それは僕自身を守るためだったのだろう、あやかしからではなく二人と別れる寂しさから。それが分かったのは、さっきから頬を伝わるものの感触のおかげだった。
いい大人になった今でも泣き虫な僕は、大人の男としては恥ずかしい姿を見せている。でも二人の前では気にならないし、気にする必要もないだろう。
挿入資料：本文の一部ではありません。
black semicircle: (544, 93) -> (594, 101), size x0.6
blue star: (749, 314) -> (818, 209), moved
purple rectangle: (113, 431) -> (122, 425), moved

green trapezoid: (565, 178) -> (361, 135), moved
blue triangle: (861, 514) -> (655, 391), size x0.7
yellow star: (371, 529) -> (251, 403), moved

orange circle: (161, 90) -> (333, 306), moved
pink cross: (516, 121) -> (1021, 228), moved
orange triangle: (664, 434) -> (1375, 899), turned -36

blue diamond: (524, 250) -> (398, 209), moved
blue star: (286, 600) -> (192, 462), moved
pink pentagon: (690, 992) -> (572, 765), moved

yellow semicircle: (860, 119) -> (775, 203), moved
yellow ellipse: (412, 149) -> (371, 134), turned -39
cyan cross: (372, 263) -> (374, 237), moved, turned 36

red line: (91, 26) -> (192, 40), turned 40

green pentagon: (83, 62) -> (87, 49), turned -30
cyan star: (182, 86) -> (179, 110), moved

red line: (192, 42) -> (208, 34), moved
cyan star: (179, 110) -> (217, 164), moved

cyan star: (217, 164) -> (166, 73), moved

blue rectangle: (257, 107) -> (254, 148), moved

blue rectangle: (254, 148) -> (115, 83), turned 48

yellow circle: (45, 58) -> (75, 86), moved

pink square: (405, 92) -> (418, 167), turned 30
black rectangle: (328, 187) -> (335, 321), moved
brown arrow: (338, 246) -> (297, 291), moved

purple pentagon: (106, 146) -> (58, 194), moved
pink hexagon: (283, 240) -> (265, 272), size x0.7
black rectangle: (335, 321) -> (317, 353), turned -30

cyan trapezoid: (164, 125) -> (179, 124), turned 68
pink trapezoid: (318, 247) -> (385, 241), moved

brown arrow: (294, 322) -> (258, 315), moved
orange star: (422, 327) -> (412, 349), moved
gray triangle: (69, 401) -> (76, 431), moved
「爺、今日はタカに逢えたし、きゃどぽんぽんじぃから、とっても良かったな」
「そうだな、婆、天気がいい日にタカに逢えて良かった」
笑顔を浮かべてくれた二人。
いつか、時間が交錯して変わらないあの町が現れる。
そこには町を守る龍が居て僕を見守る優しい視線がある。
それは幻やあやかしの類。
それでも僕はその時が訪れることを心待ちにするだろう。
あまりにも懐かしく、温かいものだから。